Christian Makarian

Theresa May, « ne l’appelez surtout pas mère Theresa »

Mme Theresa May a trouvé la solution au Brexit, qu’elle mettra en oeuvre avant la fin de mars 2017 : Global Britain, une Grande-Bretagne mondialisée. Pourquoi donc se limiter à cette minable Europe qui représente juste le principal débouché à l’exportation du royaume et le continent d’où provient l’essentiel de ses importations ?

Devant les cadres du Parti conservateur, la Première ministre a exalté les  » opportunités économiques d’un monde plus large « .  » Formidable pays « , qui n’a besoin que de lui-même pour faire triompher sa  » souveraineté « , pour proclamer sa nouvelle  » indépendance  » et pour introniser Londres  » capitale mondiale de la finance « . Rule Britania, l’arrière-arrière-petite-fille de la reine Victoria a pris le pouvoir…

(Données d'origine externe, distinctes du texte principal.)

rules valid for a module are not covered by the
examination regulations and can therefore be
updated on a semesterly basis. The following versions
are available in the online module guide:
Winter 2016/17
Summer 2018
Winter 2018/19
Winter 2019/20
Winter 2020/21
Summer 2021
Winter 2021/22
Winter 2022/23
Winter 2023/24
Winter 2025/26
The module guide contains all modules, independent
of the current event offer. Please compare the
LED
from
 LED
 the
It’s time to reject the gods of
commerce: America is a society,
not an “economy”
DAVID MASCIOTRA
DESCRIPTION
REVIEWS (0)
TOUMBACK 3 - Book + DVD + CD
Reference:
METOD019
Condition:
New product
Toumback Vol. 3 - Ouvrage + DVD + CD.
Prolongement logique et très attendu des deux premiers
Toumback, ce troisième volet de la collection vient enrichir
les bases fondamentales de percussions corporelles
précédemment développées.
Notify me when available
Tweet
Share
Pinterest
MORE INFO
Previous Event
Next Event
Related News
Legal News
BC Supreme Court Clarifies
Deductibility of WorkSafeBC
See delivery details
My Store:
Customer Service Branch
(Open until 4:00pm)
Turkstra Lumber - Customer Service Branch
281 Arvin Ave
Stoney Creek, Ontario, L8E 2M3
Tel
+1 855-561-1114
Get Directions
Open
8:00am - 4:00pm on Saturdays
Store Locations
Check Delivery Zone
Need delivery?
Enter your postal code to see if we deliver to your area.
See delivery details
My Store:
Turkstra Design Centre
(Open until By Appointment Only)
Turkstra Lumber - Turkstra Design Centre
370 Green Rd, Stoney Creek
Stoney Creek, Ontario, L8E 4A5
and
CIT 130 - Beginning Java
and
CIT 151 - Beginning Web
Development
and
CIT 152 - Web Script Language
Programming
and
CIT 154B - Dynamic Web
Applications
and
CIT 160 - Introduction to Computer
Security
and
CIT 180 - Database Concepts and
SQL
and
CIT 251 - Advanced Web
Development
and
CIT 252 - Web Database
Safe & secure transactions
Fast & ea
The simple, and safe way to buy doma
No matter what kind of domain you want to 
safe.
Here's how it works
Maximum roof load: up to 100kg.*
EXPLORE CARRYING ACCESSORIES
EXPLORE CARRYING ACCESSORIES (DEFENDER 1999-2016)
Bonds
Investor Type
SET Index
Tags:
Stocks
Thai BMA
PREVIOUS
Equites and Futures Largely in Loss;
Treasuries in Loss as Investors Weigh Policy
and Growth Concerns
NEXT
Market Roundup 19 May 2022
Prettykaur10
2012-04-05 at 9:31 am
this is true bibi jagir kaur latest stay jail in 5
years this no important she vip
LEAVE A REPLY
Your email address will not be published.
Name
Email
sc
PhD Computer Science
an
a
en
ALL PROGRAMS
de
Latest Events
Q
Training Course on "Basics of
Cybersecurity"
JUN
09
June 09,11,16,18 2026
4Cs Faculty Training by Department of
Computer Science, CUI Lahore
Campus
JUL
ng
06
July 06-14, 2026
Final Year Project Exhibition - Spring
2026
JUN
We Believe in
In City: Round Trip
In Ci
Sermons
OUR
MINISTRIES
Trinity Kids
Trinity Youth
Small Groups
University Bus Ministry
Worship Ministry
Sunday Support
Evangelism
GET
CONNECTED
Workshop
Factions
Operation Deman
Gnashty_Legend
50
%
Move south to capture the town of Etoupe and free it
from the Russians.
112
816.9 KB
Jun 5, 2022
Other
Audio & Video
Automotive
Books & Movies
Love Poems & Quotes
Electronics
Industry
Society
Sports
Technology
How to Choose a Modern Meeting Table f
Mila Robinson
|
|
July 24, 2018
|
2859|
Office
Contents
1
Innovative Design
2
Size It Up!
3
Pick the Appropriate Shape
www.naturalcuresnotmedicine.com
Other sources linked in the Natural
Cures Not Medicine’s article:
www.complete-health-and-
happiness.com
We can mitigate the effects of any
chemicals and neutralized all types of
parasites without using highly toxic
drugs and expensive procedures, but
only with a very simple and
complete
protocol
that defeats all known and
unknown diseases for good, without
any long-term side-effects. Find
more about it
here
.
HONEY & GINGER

La Première ministre britannique exalte les u0022opportunités économiques d’un monde plus largeu0022

Pour entamer ce grand projet d’envergure internationale, Lady Theresa a commencé en bonne logique par actionner les sirènes nationalistes des principaux ministres de son gouvernement conservateur. Elle a ainsi avancé l’idée  » brillante  » – avant d’apporter des corrections à ce propos – de dresser des listes destinées à  » débusquer  » les entreprises qui emploient des étrangers plutôt que des salariés britanniques. Dans la foulée, plusieurs membres de ce cabinet plein d’allant isolationniste ont abondé dans le même sens. La ministre de l’Intérieur a imaginé restreindre le nombre d’étudiants étrangers. Son homologue titulaire du portefeuille de la Santé a ciblé les médecins qui n’ont pas la nationalité britannique. Le ministre chargé de la sortie du Royaume-Uni de l’Union européenne, David Davis, a même accusé François Hollande d’avoir  » en partie provoqué  » la chute de la livre en raison de la fermeté que ce dernier entend observer face au Royaume-Uni. On n’a sans doute jamais vu ni entendu l’actuel président français crédité de pouvoirs aussi impressionnants.

Tout montre que Theresa May est tenaillée par la politique intérieure bien plus qu’elle n’est portée par le souffle d’un grand dessein national. Après avoir appliqué l’article 50 qui prévoit le retrait d’un Etat membre de l’Union européenne, elle aura exactement deux ans pour boucler le Brexit – un cauchemar. C’est pourquoi elle a tenu à annoncer l’activation de l’article 50 juste avant le congrès du Parti conservateur. Pour s’octroyer une marge de manoeuvre et un délai suffisants, elle a choisi la ligne dure, celle des hard brexiters, qui ne correspond ni à ses convictions de départ, ni à celles de la majorité de la Chambre des Communes (qui reste opposée au Brexit).

Mais, ce faisant, elle efface les clivages traditionnels et soumet toute la vie politique britannique à un vrai pari. A la gauche travailliste, elle emprunte le discours sévère à l’égard des patrons qui ne respectent pas assez les droits de leurs employés. De la droite populiste, elle reprend à son compte le thème central de la citoyenneté britannique contre l’anonymat sans frontières. Du credo conservateur, elle reproduit le primat de l’excellence nationale.

Theresa May proclame une  » révolution tranquille « , un nouveau dirigisme, une reprise en main entre les idéaux socialistes de redistribution et l’arrogance du libéralisme de droite. Ni la charité ni le marché : l’autorité. A défaut de rassurer ses partenaires européens, Mme May a au moins cerné la vertu qui manque le plus aux dirigeants européens.